* **Problem to solve**:
Would you retype exactly the lines below, starting with the one that has "Reformas Alcúdia" and going on through the one that has "-12 (verpakt in bigbag)", with no pictures and nothing else?

* **Supplied material**:
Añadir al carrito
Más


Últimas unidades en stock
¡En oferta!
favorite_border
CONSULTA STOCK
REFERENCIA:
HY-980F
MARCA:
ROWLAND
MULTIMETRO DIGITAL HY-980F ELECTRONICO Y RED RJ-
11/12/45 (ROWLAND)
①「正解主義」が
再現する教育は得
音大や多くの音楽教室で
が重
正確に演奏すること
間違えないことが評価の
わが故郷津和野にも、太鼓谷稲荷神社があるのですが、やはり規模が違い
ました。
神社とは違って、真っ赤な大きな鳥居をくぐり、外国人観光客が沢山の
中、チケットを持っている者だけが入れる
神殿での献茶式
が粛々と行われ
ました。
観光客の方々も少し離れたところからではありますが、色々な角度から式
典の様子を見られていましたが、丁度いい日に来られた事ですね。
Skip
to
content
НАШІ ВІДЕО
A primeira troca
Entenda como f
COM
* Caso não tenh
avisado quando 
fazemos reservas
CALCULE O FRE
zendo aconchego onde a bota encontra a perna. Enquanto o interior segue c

...

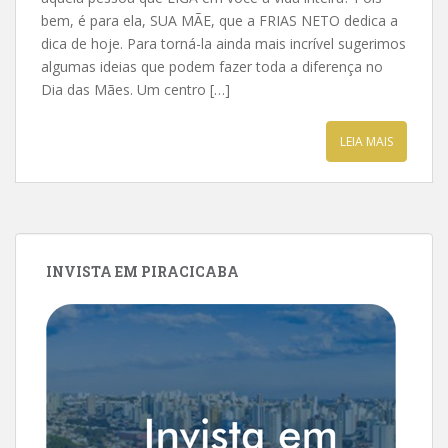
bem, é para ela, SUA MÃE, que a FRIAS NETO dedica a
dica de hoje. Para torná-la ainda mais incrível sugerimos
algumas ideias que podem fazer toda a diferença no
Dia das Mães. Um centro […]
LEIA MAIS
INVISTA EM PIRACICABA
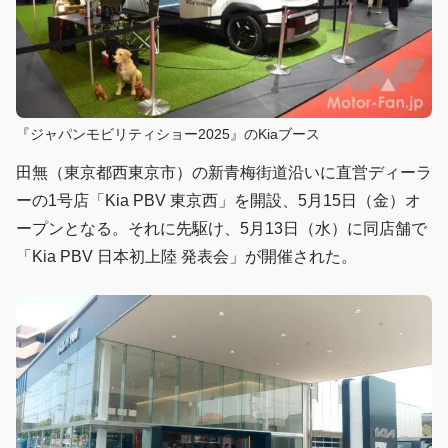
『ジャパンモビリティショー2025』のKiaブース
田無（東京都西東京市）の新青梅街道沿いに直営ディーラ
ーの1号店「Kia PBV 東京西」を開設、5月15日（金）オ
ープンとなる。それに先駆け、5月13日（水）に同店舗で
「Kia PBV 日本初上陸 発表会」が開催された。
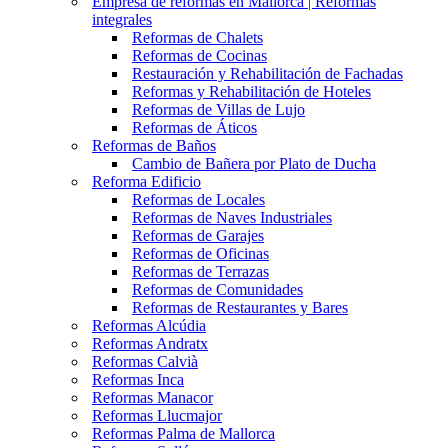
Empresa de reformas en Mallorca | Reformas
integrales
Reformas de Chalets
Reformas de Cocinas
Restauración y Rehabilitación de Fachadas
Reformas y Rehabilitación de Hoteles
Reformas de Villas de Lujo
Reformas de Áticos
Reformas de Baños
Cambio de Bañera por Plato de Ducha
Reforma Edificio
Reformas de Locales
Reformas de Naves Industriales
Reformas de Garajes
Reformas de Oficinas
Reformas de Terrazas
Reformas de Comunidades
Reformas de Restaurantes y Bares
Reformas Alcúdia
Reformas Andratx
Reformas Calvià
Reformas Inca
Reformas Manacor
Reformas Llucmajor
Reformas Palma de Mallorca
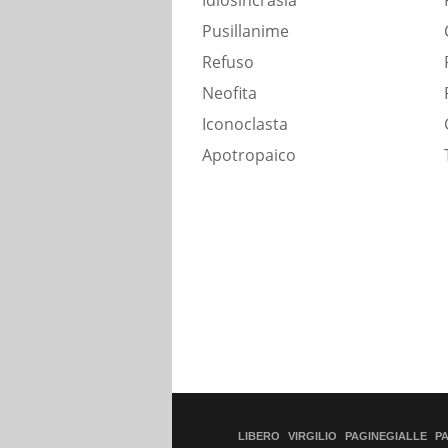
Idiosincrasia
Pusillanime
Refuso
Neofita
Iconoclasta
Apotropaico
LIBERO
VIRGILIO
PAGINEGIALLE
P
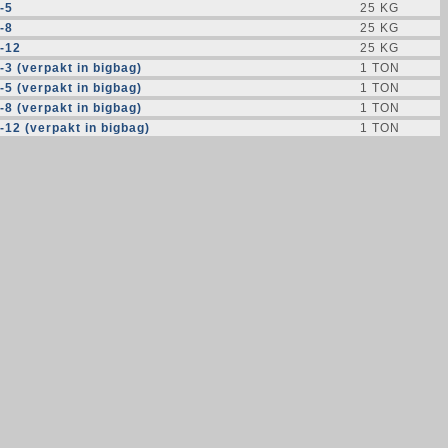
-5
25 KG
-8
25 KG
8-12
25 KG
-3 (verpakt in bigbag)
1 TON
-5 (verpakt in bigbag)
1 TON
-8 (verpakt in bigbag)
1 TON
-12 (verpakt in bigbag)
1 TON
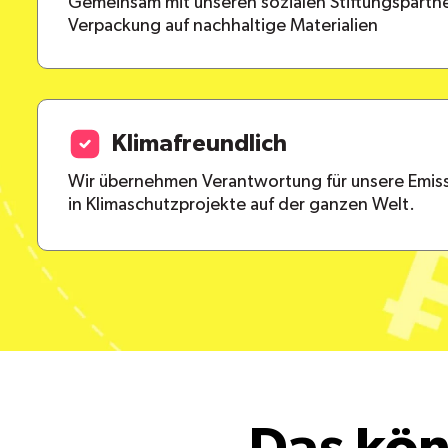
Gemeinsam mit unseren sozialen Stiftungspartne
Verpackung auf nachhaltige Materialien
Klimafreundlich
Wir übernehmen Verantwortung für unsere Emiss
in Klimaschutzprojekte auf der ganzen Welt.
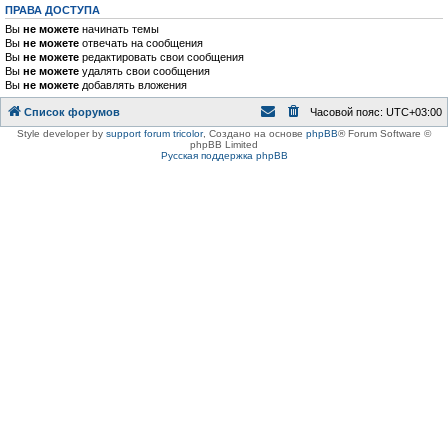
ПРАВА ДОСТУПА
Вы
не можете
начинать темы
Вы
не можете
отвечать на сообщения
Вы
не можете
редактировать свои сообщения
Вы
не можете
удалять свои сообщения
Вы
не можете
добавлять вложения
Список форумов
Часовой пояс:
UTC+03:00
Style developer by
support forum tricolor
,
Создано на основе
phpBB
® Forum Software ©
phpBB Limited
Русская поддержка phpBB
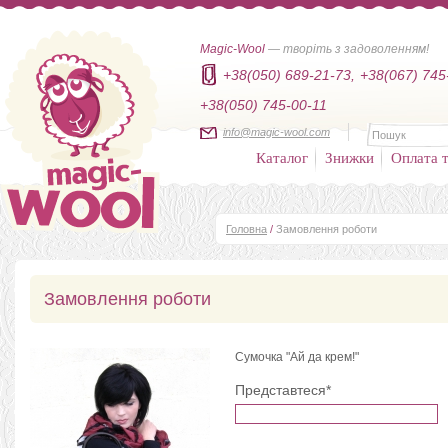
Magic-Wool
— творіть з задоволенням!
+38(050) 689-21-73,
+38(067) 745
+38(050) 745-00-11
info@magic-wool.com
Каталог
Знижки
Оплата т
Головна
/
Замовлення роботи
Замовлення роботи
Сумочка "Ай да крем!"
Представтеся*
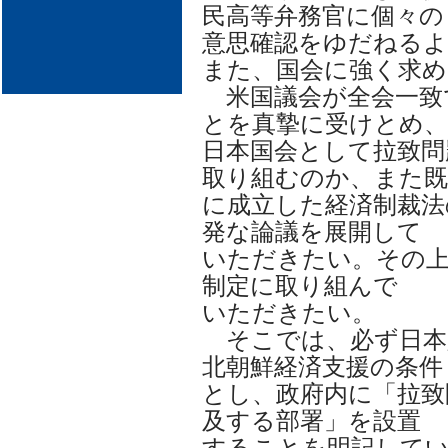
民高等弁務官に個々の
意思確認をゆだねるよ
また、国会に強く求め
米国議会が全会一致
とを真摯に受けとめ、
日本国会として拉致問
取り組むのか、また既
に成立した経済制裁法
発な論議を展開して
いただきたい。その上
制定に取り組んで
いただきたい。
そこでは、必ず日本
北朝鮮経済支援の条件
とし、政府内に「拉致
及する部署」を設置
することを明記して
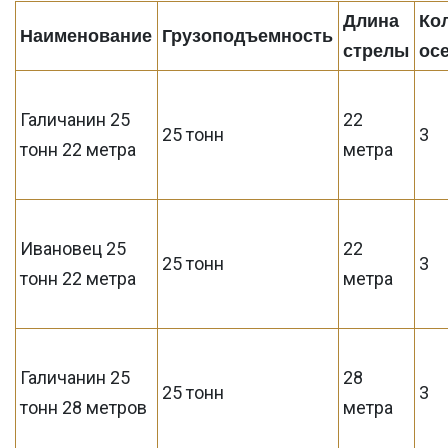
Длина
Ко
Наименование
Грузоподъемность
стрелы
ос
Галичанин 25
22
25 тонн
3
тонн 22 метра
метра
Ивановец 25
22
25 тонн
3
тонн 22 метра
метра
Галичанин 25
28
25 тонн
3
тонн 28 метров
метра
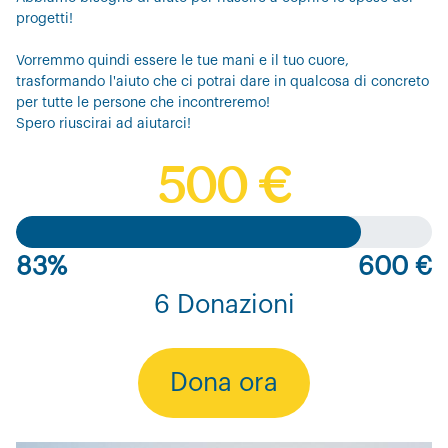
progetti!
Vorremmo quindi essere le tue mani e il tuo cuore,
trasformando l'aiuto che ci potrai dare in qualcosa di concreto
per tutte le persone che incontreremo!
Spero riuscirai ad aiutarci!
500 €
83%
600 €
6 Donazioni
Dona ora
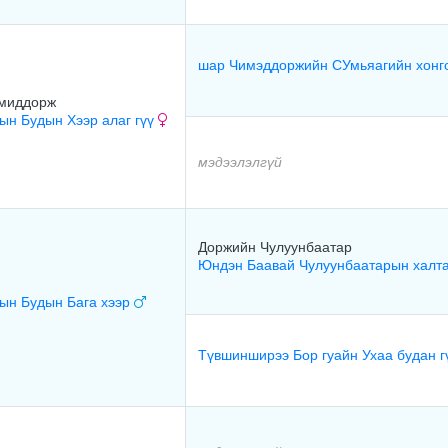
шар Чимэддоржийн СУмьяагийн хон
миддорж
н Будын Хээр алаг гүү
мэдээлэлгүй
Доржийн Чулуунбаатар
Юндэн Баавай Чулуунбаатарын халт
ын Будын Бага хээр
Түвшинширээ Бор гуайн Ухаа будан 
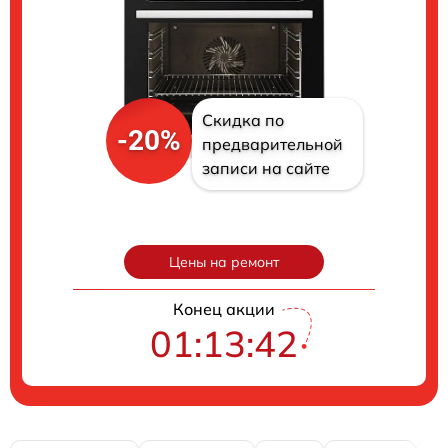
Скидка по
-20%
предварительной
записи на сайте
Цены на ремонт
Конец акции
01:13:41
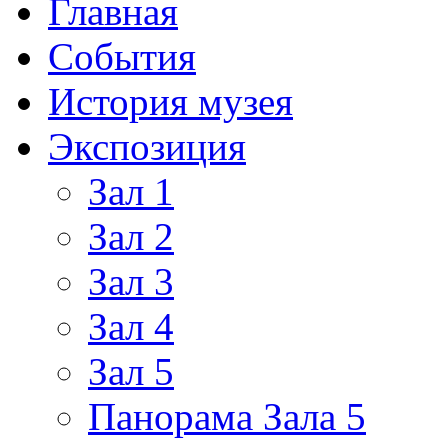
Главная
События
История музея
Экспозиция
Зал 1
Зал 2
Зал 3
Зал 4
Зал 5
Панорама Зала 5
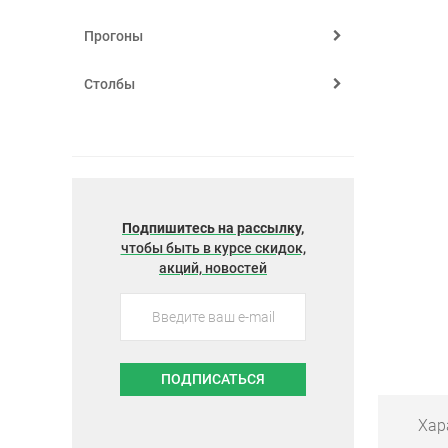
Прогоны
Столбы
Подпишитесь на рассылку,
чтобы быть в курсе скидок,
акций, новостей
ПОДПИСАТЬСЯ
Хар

==

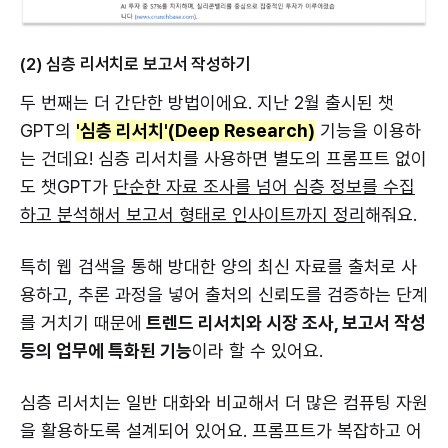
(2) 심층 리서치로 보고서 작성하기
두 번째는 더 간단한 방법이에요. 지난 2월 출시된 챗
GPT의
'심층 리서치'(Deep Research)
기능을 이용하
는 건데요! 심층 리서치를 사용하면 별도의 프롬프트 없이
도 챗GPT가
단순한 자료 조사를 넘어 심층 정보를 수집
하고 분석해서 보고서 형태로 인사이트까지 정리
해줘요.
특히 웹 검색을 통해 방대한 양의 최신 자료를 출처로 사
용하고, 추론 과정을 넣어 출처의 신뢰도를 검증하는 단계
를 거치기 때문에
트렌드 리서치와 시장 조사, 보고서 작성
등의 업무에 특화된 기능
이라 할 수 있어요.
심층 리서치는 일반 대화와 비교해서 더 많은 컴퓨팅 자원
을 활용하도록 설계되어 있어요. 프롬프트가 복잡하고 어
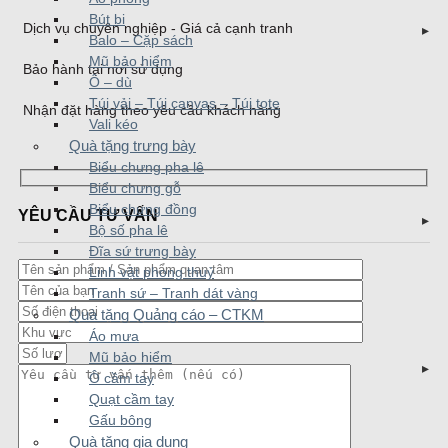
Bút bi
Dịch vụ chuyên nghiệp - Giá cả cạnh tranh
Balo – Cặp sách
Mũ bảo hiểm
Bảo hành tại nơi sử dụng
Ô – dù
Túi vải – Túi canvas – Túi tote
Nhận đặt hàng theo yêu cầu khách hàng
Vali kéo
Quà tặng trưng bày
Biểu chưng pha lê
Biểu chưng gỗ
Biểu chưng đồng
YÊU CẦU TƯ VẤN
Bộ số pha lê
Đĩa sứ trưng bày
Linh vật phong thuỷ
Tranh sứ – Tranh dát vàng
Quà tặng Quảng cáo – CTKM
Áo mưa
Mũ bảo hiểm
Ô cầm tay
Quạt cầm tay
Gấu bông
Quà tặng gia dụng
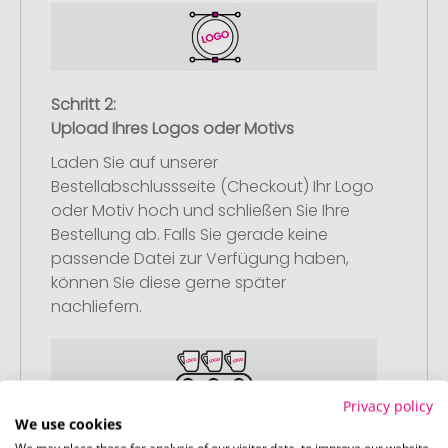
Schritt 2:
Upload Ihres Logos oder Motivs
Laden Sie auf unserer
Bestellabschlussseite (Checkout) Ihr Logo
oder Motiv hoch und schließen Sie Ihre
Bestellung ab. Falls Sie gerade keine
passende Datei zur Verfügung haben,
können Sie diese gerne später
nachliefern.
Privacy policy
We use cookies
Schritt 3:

* **The completed task**:
Reformas Alcúdia
Reformas Andratx
Reformas Calvià
Reformas Inca
Reformas Manacor
Reformas Llucmajor
Reformas Palma de Mallorca
Idiosincrasia
Pusillanime
Refuso
Neofita
Iconoclasta
Apotropaico
LIBERO
VIRGILIO
PAGINEGIALLE
P
-5
25 KG
-8
25 KG
8-12
25 KG
-3 (verpakt in bigbag)
1 TON
-5 (verpakt in bigbag)
1 TON
-8 (verpakt in bigbag)
1 TON
-12 (verpakt in bigbag)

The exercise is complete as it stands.